Day: November 20, 2011

Newt Gingrich Favors Bringing Back Child Labor To America! Is He For Real?

Former Speaker of the House Newt Gingrich, the present frontrunner in some polls for the Republican Presidential nomination, has come out for the revival of child labor for children under the age of 14-16, as a way to promote the work ethic and earn some money.

Suggesting that younger children be employed to clean the schools they attend, replacing union employed janitors, Gingrich said it would promote pride in their schools and encourage learning for poor children.
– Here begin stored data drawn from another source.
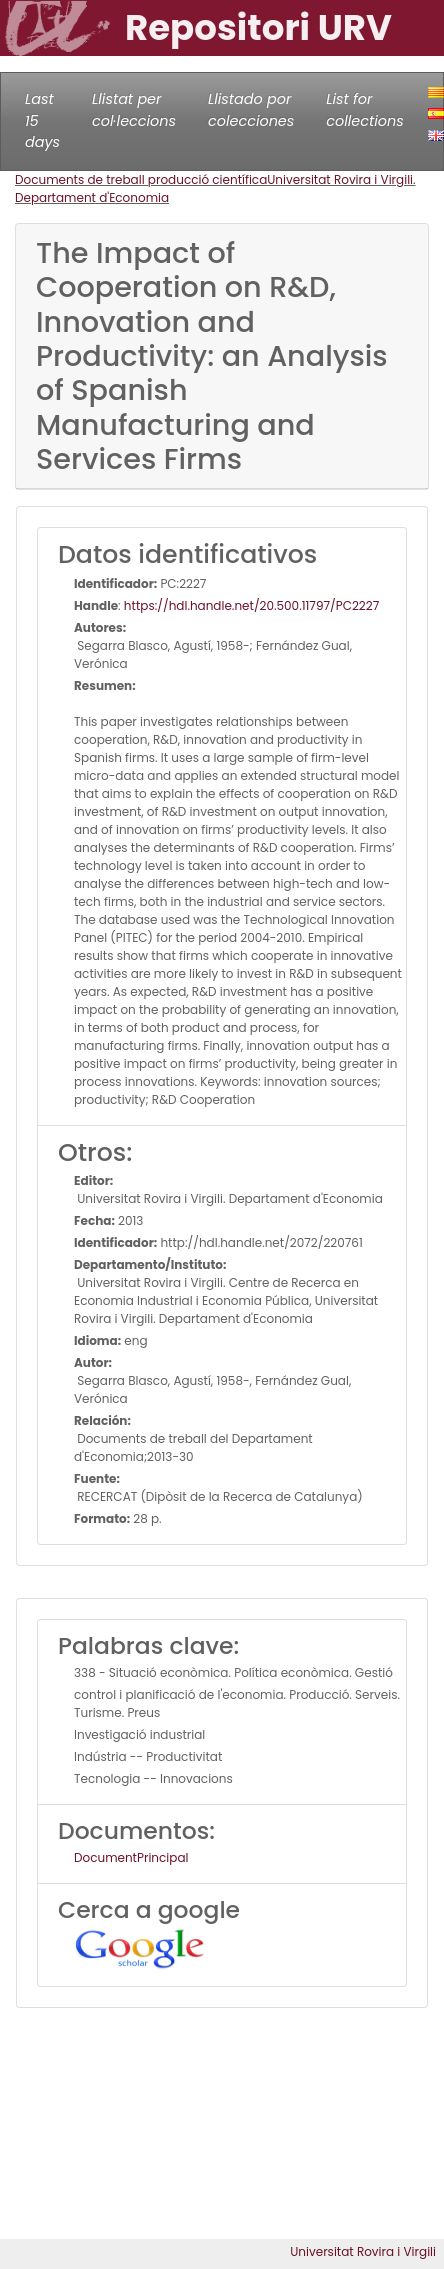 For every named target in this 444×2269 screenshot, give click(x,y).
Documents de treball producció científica (141, 179)
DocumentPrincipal (131, 1857)
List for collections (364, 110)
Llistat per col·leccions (134, 110)
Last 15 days (42, 120)
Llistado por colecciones (251, 110)
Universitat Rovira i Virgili (363, 2251)
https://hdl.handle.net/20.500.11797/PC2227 (251, 605) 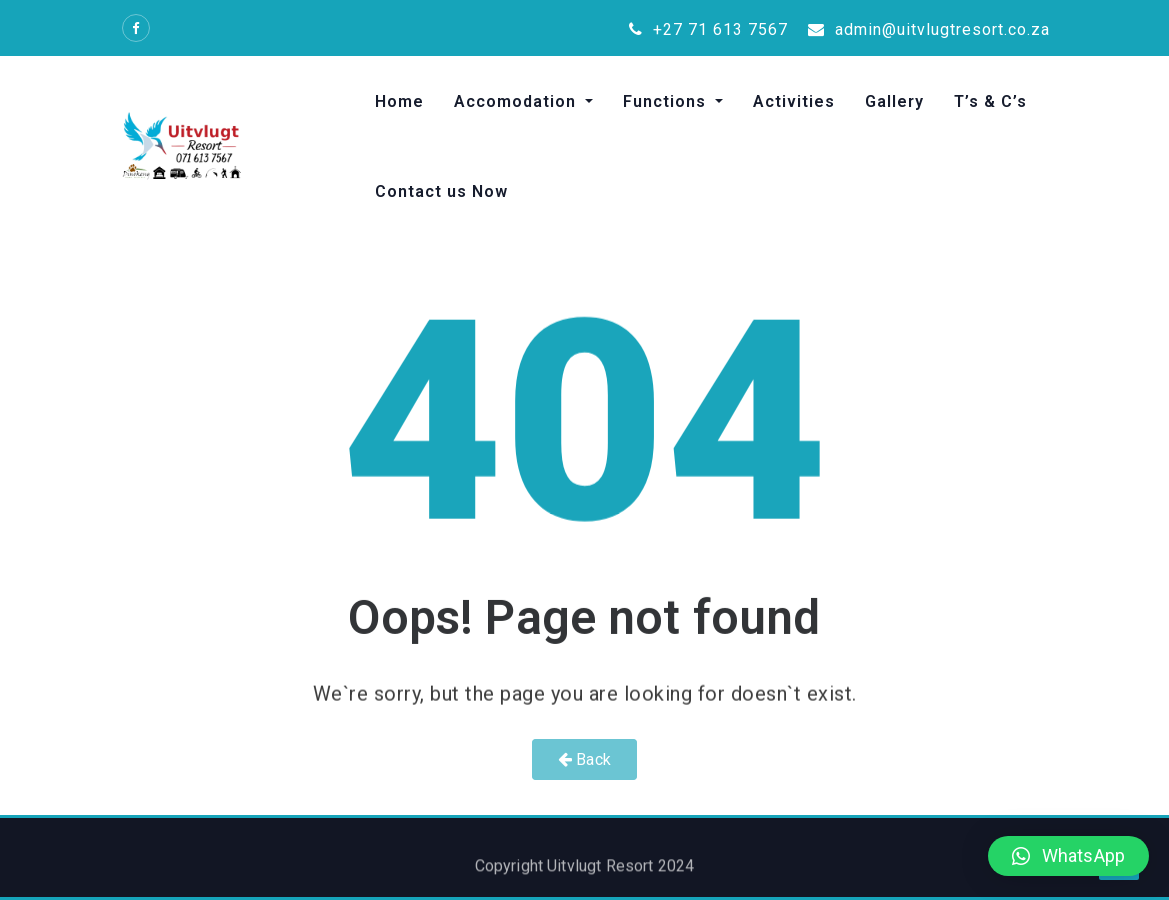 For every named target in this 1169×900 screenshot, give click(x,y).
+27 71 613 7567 (708, 29)
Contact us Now (441, 191)
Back (584, 759)
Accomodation (517, 101)
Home (399, 101)
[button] (1068, 856)
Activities (794, 101)
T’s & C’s (990, 101)
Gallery (894, 101)
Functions (667, 101)
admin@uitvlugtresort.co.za (929, 29)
He called the present child labor laws, passed in 1938 under the Fair Labor Standards Act, “stupid”!

Imagine this, after a century of child labor laws, first passed on the national level under President Woodrow Wilson in 1916, declared unconstitutional by the Supreme Court in the 1920s, and then finally established under Franklin D. Roosevelt, Newt Gingrich wants to go back to the days of children younger than 14 working and supporting their families, which aged them rapidly, caused dropouts from school, and denied them their childhood to have fun, to learn, to play, to grow up, before going to work as mid teenagers.

It has been shown that many high school students who work do poorly in school, and often drop out at age 16 or 17 without graduating high school, which just guarantees low income and poverty for the long haul of their lives.

Newt Gingrich stands for the “sweat labor” conditions of factories and mines in Great Britain and the United States, before social justice brought about the idea that children under 14 should not be acting as if they were adults, and should be encouraged to get an education.

While it is true that work never hurt anyone, it is outrageous and disgraceful that we should be advocating a return to the 19th century and early 20th century of the Industrial Age in the 21st century!

Have we come this far to go backwards and make for a class of poor children who will, effectively, be “serfs” for our schools, and making far less than the minimum wage?

It is obscene that Gingrich would have the gall to propose such a harsh idea, particularly for one who has never known what it is to work hard, other than to bloviate ad infinitum about his own virtues, and to make a career of promoting division and turmoil in his quest for wealth and attention from the American people!

The “Near Poor”: A New Category Of Poverty

In the past, we have known that poverty existed, and the fact that about 49 million people, one out of six in this country, are in that sad state, a large percentage of them being children.

But now the Census Bureau, through gathering of new data, has come up with a new category, the “near poor”.

This category is approximately 51 million people, making for a total of about 100 million people, one out of THREE, who are either in poverty or in “near poverty”!

Of course, the “near poor” are better off than those defined as “poor”, in the sense that they work and own a car, but they own a car with a lot of mileage, do not make enough to have a sense of “getting ahead”, and often do not have health care coverage, which means if they get sick or have an accident, it sets them back with heavy bills that can push them over the line into poverty.

There is no room for error among this group, as they teeter on the verge of bankruptcy from unexpected bills that may crop up, and they are unable to have much hope about the future.

One third of the “near poor” are elderly, and 39 percent are children. The “American Dream” is not coming through for these people at both ends of the age spectrum! The group of 51 million people is just “scraping by”, and there is a sense of hopelessness.

If one has an income under $50,000 in major metropolitan areas, he or she fits into this group if part of a family of four, and they have suffered from a decade of flat wages, as well as the economic collapse of the Great Recession. The fact that many live in the suburbs is misleading, as we are witnessing the growing poverty of many suburban communities, and the foreclosures on many homes, decimating what were once middle class neighborhoods.

As the saying goes, there is no “wiggle room” for this category of “near poor”, as they struggle every day to stay “above water”, with the danger of “drowning”, falling into poverty.